=== Section Start ===
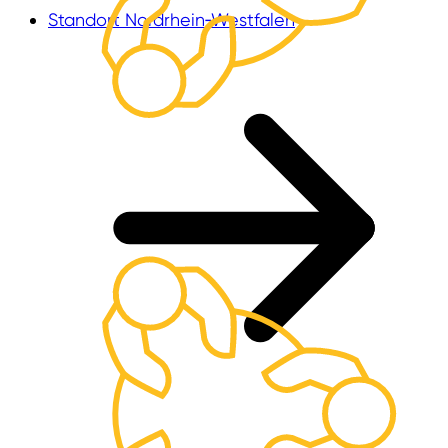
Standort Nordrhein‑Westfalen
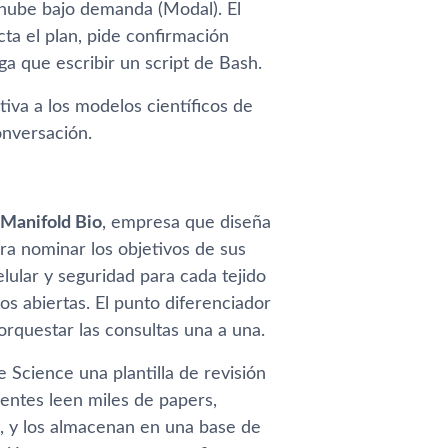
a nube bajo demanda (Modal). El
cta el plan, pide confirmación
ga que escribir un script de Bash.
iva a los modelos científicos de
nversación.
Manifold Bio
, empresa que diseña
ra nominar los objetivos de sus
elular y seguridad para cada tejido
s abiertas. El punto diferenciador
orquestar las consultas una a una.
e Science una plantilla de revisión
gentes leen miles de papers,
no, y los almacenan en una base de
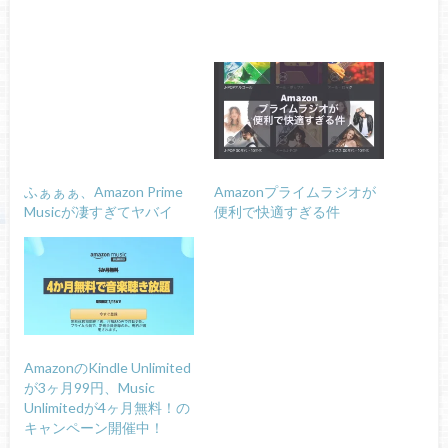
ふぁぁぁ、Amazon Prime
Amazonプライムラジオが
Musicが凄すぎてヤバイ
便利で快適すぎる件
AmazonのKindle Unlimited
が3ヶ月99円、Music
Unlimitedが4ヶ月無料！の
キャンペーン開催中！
=== Section End ===
=== Section Start ===
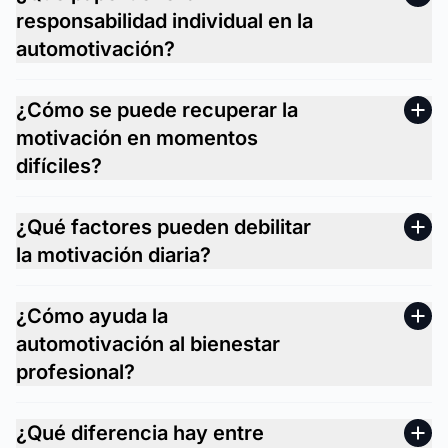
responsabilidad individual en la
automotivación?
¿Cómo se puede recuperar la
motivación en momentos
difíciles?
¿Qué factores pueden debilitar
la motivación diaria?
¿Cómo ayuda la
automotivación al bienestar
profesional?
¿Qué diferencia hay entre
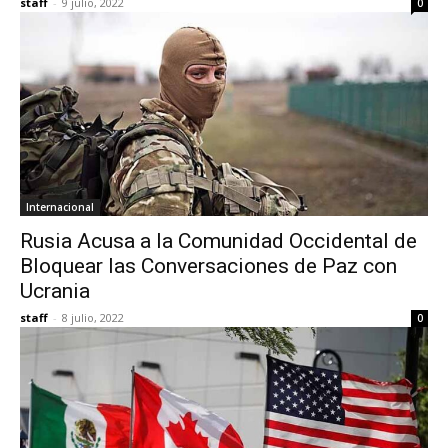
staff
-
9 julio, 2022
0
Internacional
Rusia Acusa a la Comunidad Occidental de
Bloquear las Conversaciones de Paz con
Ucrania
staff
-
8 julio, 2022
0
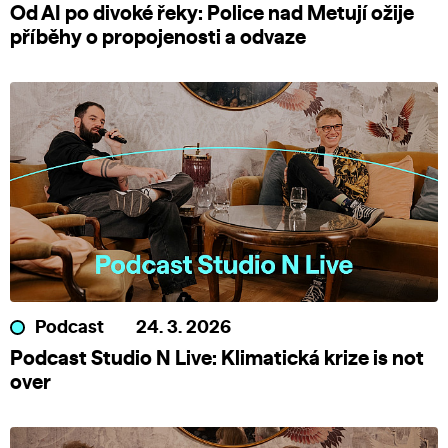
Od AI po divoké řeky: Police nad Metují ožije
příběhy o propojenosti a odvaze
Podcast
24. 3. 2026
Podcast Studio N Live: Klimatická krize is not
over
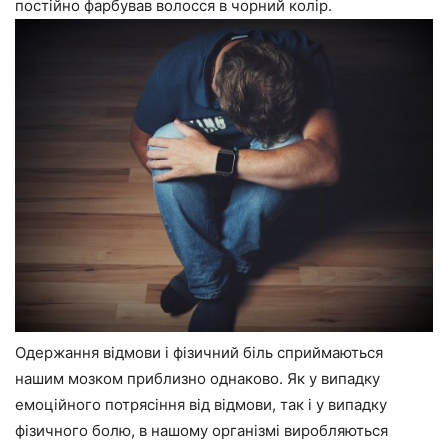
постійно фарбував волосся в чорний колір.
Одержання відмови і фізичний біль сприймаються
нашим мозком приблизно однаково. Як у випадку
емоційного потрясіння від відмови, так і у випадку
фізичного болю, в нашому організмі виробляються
=== Section End ===
= Task to carry out =
Your reply should be one number: how many lines in the records contain "випадку".

= Solution to this exercise =
2